# Yeast Problem



## Shortstraw (25/9/09)

I was looking at doing a barley wine so I grabbed a recipe online. The problem is I took a look at the OG and FG the recipe listed and it would reach about 11.7% alcohol but the yeast used is listed as only having a tolerance of 10%. Is it going to carbonate in the bottles or should I ignore the recipe and use a different yeast?

Wyeast 1056 American Ale
Origin: 
Flocculation: Medium-Low
Attenuation: 73-77%
Temperature Range: 60-72F, 15-22C
Alcohol Tolerance: 10% ABV


----------



## newguy (25/9/09)

There's no hard and fast rules to getting a heavy beer to carbonate. Sometimes the yeast will do a good job on its own but that's quite rare in my experience. Some things to try:

- Add a fresh yeast starter at bottling time along with the priming sugar. A couple of tsp of yeast nutrient dissolved in a little boiling water can't hurt either.
- Once bottled, gently invert & swirl each bottle 1-2x per day for 2 weeks.
- Once bottled, put the bottles in an esky filled with water. Install an aquarium heater to keep the works warm (~25C) for 2 weeks.

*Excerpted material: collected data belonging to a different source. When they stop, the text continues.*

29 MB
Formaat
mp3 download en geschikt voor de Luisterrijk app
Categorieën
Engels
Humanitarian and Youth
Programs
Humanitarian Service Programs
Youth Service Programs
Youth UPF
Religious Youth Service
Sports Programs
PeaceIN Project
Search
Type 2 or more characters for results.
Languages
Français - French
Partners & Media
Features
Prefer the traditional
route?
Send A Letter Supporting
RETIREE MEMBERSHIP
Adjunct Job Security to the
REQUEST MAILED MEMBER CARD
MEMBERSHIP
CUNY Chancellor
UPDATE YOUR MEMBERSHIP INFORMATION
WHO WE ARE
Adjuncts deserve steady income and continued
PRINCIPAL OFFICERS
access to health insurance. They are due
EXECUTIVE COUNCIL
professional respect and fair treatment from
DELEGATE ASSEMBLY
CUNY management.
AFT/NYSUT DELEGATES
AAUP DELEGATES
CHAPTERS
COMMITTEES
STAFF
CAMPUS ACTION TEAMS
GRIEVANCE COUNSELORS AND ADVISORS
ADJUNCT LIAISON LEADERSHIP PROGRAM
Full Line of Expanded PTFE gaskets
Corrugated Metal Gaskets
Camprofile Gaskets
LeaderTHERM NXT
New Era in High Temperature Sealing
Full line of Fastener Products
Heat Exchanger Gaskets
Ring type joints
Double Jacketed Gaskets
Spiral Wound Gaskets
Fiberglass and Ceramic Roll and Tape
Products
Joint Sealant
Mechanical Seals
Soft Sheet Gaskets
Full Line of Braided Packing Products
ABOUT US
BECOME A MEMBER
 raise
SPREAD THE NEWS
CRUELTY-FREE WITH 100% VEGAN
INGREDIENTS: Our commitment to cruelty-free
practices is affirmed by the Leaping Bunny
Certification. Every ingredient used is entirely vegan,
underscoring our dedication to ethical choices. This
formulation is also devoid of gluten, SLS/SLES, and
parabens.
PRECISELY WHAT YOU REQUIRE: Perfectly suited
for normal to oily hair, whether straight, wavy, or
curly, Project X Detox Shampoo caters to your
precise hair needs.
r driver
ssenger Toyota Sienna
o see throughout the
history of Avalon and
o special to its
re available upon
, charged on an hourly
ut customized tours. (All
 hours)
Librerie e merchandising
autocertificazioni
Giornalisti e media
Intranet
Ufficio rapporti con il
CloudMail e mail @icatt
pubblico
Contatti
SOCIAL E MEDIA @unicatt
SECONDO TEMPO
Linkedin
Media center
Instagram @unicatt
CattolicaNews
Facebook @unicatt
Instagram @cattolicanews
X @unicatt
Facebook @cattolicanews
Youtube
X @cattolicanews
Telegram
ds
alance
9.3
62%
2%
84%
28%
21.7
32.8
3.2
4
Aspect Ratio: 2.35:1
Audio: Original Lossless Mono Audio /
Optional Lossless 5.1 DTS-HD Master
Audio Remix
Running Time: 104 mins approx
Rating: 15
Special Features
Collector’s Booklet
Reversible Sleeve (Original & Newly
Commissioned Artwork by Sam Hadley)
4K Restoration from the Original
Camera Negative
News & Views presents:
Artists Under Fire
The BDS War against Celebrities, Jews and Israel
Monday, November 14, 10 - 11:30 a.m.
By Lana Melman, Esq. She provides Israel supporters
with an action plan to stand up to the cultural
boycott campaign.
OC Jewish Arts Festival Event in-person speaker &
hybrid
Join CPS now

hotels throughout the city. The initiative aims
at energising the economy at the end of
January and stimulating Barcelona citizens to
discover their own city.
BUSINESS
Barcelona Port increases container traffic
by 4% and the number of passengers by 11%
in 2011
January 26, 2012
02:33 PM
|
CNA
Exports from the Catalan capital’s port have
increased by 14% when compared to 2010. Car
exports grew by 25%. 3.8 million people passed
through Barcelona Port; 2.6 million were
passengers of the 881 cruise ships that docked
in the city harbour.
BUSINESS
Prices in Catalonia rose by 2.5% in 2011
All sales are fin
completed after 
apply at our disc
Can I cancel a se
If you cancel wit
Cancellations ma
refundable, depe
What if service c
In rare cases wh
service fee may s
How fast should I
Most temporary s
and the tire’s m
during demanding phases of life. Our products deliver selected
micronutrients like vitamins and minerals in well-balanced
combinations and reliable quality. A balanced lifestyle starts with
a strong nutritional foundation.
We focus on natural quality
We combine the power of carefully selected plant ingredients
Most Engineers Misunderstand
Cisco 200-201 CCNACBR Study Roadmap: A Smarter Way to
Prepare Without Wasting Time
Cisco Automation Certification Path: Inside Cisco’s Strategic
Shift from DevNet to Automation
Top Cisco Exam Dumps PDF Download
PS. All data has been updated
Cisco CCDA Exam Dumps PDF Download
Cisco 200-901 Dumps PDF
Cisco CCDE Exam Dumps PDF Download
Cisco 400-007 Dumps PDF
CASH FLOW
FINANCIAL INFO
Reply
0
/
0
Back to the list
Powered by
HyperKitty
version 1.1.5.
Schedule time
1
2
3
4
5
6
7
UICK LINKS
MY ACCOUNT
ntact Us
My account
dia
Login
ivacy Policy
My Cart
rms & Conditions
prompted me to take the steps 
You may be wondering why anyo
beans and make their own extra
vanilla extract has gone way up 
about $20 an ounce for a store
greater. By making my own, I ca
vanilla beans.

There are probably other tips but I can't think of any right now. I've personally done all 3 and they've all been able to salvage a flat batch for me. I've since moved on to an even more foolproof method: keg, force carbonate, then bottle.


----------



## Dingo1961 (25/9/09)

You could always bottle with a bit of champagne yeast added. That kind of beer is typically not very carbonated anyway.


----------



## Shortstraw (26/9/09)

I thought about that but if I bottle it with Champagne yeast and there is still 1.7% alc worth of fermentables in the carboy then I get bottle bombs.....


----------



## kenlock (26/9/09)

If you are looking to do a Barleywine which is above 10%, I wouldn't have thought 1056 would be the yeast you're looking to use. 

Maybe try an Irish or an English Ale .

Cheers Ken


----------



## Stuster (26/9/09)

I think you'll be fine with that level of alcohol and 1056. I've only used the dried version but it's certainly a very hardy yeast and I've got it to carbonate an 11% beer just fine.

I think that you've got to treat the yeast well though. I would definitely make a smaller beer first and use some of the slurry for this barleywine. And oxygenate the wort well. Even give it more oxygen after it's started. And rousing can be a good idea. Make sure temps are fairly controllable as the temps can run away with all that yeast in a big beer.

Have you made any big beers before? What's the recipe you have?


----------